Obitorio in tenda da otto mesi

Ospedale, ancora proteste dai parenti dei defunti.

L’AQUILA. Ancora in tenda, 8 mesi dopo il sisma. Mentre i campi d’accoglienza vengono smantellati, le uniche case di tela a restare ancora aperte sono quelle destinate a ospitare gli sfollati prima dell’ultimo viaggio. Defunti senza casa.

OBITORIO IN STRADA. Ospedale San Salvatore, domenica ore 13. L’obitorio è ancora lì, nella tenda blu sulla sinistra, proprio di fronte alla piazzola dove atterra l’elicottero del 118. Dalla strada si scorge distintamente la bara aperta. Le automobili sfrecciano a tre metri di distanza dall’ingresso della tenda. Si vedono anche i parenti che piangono il defunto. Una sola sedia, forse due. I fiori ammonticchiati attorno al feretro. E stamani il defunto è uno solo.
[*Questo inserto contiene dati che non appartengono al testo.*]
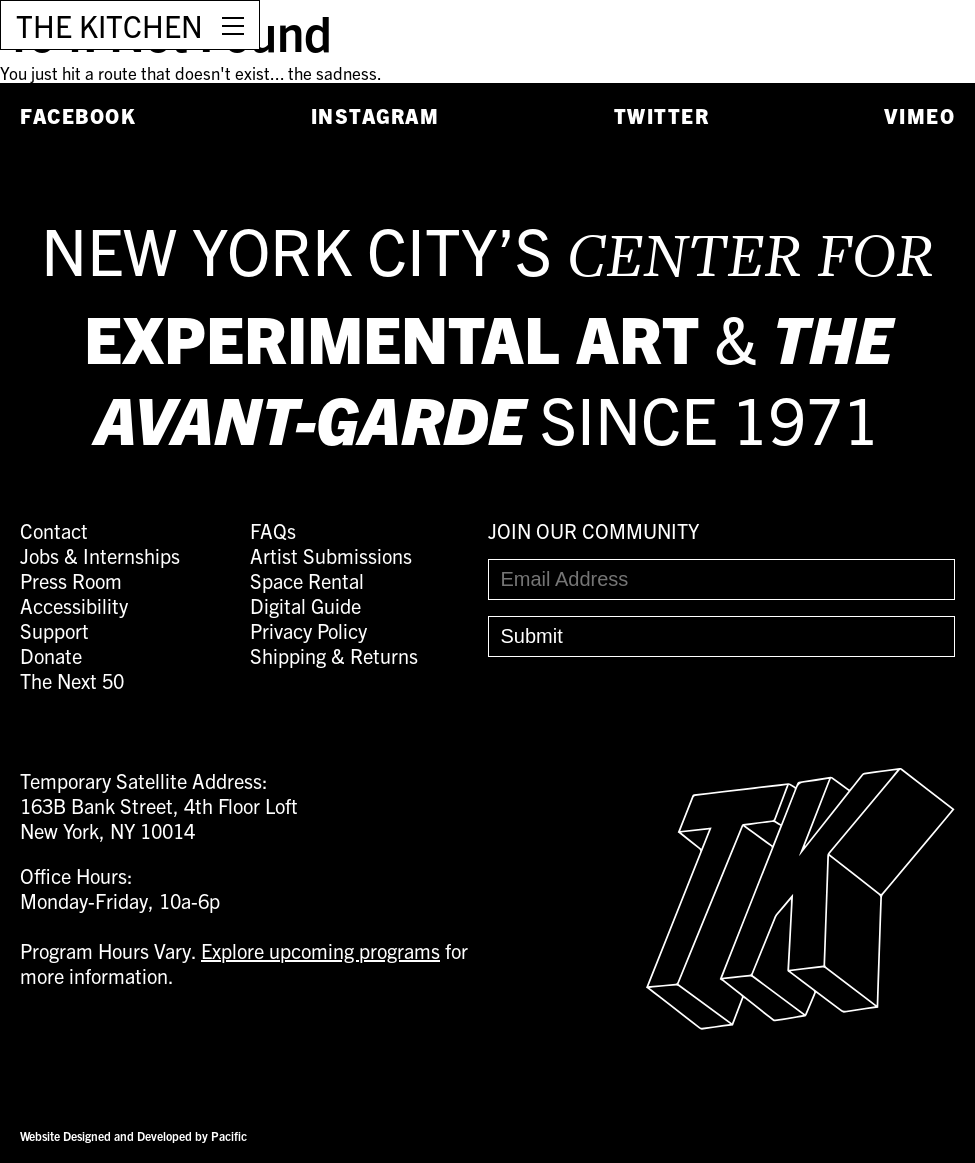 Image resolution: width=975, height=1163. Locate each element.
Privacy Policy (308, 630)
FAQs (273, 530)
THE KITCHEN (109, 25)
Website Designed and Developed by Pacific (133, 1135)
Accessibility (74, 605)
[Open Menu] (233, 25)
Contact (54, 530)
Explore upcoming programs (320, 950)
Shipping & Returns (334, 655)
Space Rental (307, 580)
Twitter (662, 115)
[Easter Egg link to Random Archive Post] (800, 1021)
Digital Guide (305, 605)
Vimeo (920, 115)
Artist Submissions (331, 555)
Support (54, 630)
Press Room (71, 580)
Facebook (78, 115)
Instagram (375, 115)
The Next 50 (72, 680)
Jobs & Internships (100, 555)
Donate (51, 655) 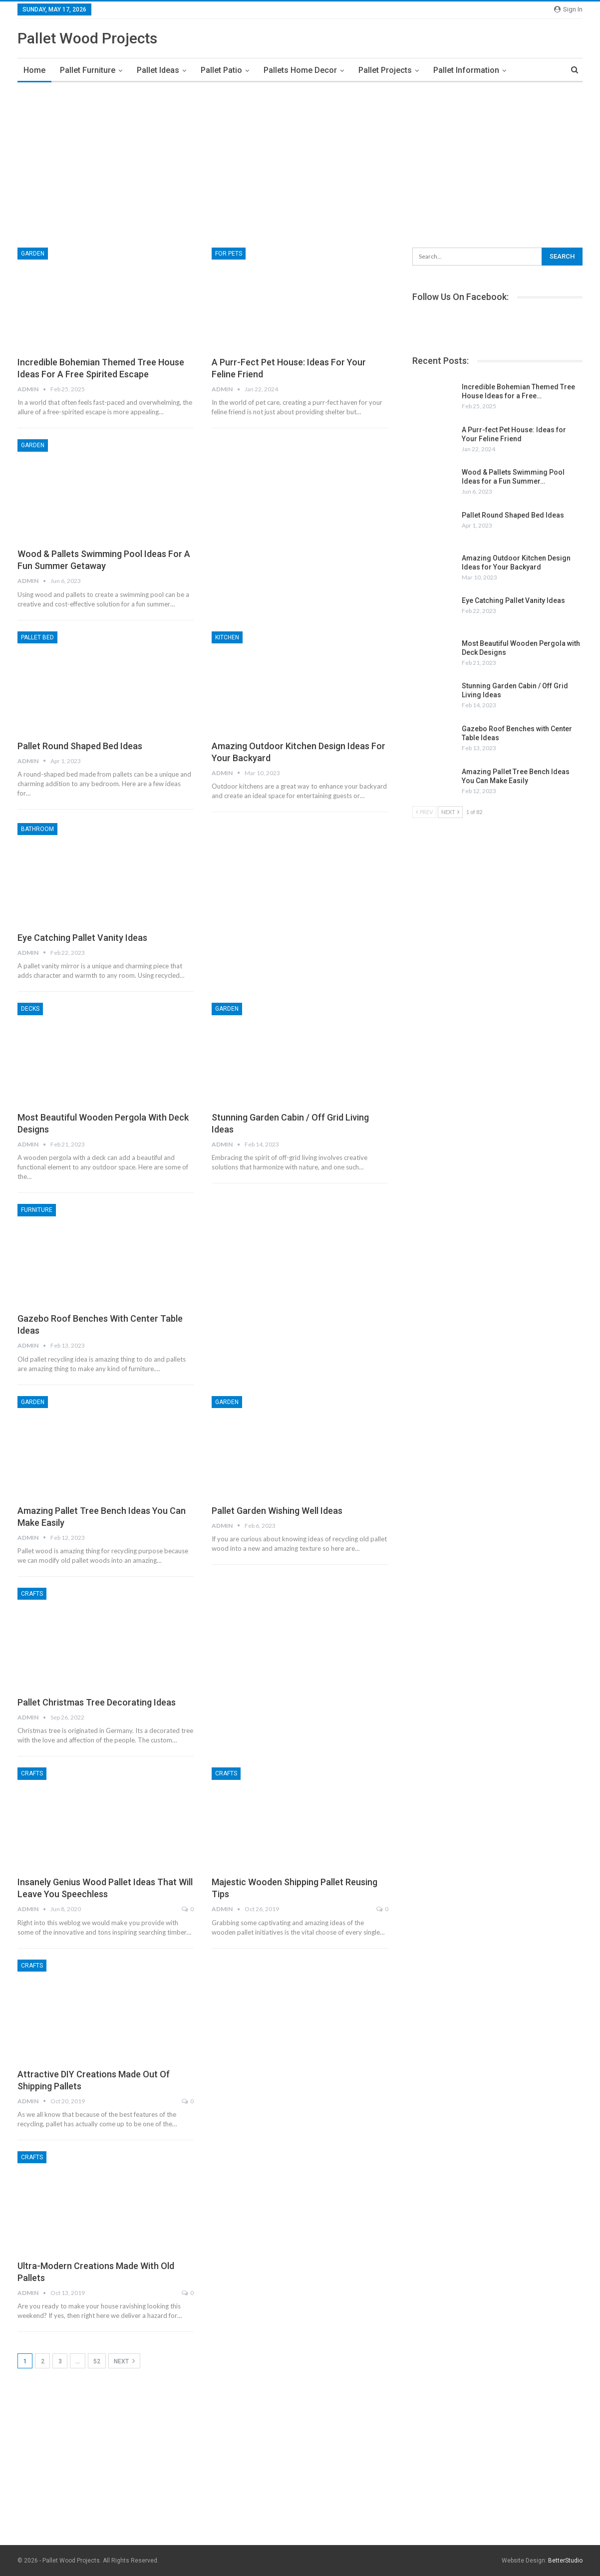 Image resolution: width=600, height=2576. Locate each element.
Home (34, 70)
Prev (424, 812)
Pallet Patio (221, 70)
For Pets (228, 253)
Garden (32, 253)
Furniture (36, 1209)
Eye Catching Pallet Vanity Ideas (82, 937)
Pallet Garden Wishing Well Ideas (277, 1510)
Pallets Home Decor (300, 70)
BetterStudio (565, 2560)
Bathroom (37, 829)
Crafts (32, 1593)
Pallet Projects (385, 70)
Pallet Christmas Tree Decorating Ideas (96, 1702)
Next (124, 2361)
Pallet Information (466, 70)
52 (96, 2361)
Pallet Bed (37, 637)
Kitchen (227, 637)
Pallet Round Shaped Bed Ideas (79, 746)
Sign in (568, 9)
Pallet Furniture (87, 70)
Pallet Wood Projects (87, 38)
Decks (30, 1008)
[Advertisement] (300, 162)
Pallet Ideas (158, 70) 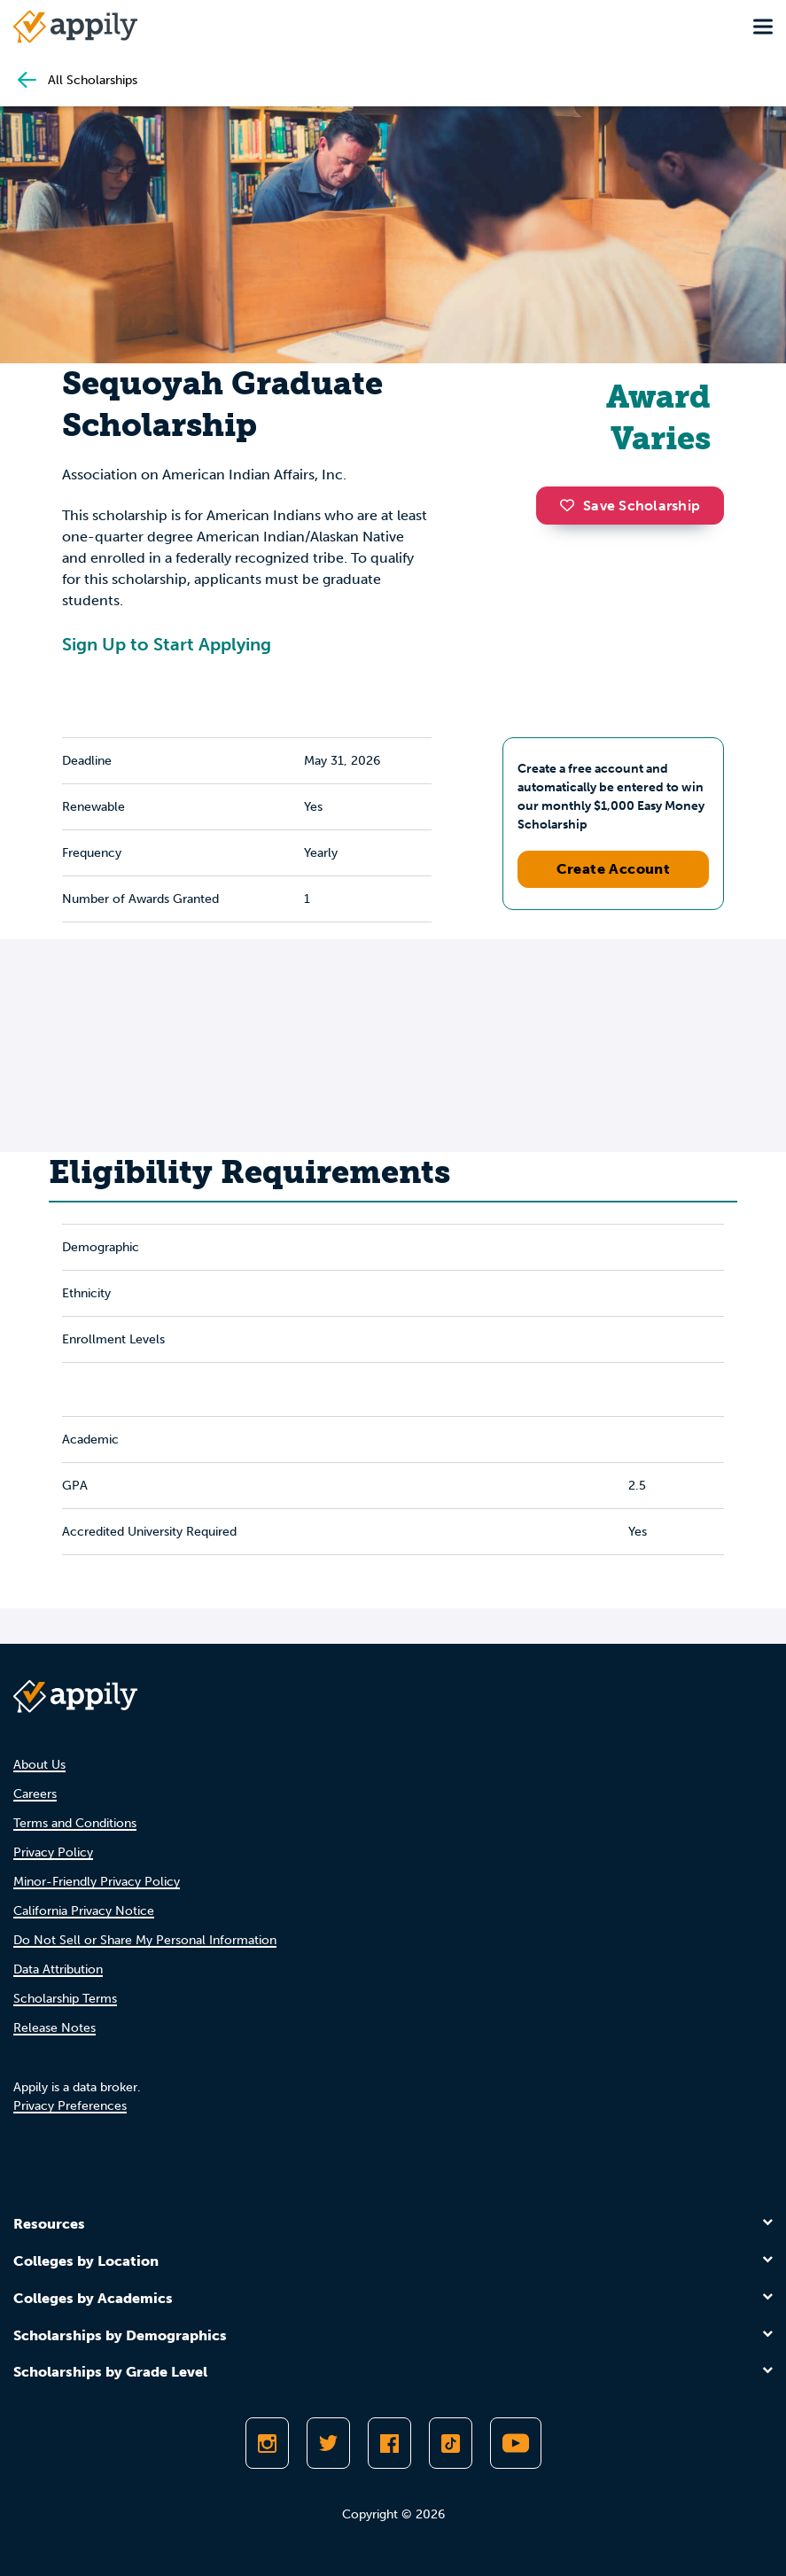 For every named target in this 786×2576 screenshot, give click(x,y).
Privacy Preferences (70, 2105)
Certi giorni, invece, quando ce ne sono due, la situazione diventa davvero insostenibile. Al dolore per la perdita di un proprio caro si aggiunge, quindi, lo sdegno per una situazione indecorosa alla quale nessuno mette riparo. È trascorso un altro mese e mezzo dalla precedente denuncia, raccolta dal Centro in un articolo del 13 ottobre scorso.

Un gruppo di familiari di persone decedute segnalava che, sei mesi e sei giorni dopo il sisma, le salme venivano collocate prima nella cella frigorifera e da lì in una tenda blu come tutte le altre. Il giorno successivo l’Asl, in forma ufficiale, annunciava l’imminente chiusura della tenda-obitorio attraverso la firma di una determinazione dirigenziale che disponeva l’acquisizione, in affitto, di strutture prefabbricate dove sistemare le nuove camere ardenti. Nell’ordine, che l’Asl dava in partenza con data 14 ottobre, erano previste sei postazioni per la veglia, oltre a stanze per la vestizione e per l’espianto delle cornee, per complessivi 150 metri quadrati. Secondo gli accordi, entro 10 giorni la ditta individuata avrebbe affittato i container «per un periodo breve», come precisò l’Asl, «perché entro 4-5 mesi sarà ristrutturato il vecchio edificio», destinato a essere riadattato in quanto danneggiato non in maniera irrimediabile. Ma da allora non si è mosso più nulla. «I lavori all’interno della struttura vanno avanti lentamente», spiega un familiare, «mentre la camera ardente continua a stare all’aperto. Nessuno ha pensato di adattare un locale agibile al chiuso».

IL DOLORE DEI PARENTI. «All’Aquila, dopo il terremoto, hanno costruito aeroporti, rialzato ponti caduti, realizzato strade e alloggi per migliaia di persone. Ma nessuno ha pensato all’obitorio. E noi parenti siamo addolorati, oltre che indignati, per il trattamento che hanno dovuto sopportare i nostri cari. Questa situazione è indecorosa. L’atteggiamento dei dirigenti dell’Asl nei confronti dell’obitorio evidenzia da un lato inadempienze e ritardi che non trovano giustificazioni e, dall’altro, denota una mancanza di umanità che lascia sconcertati. È l’ennesima mancanza di rispetto nei confronti delle persone morte dopo il terremoto».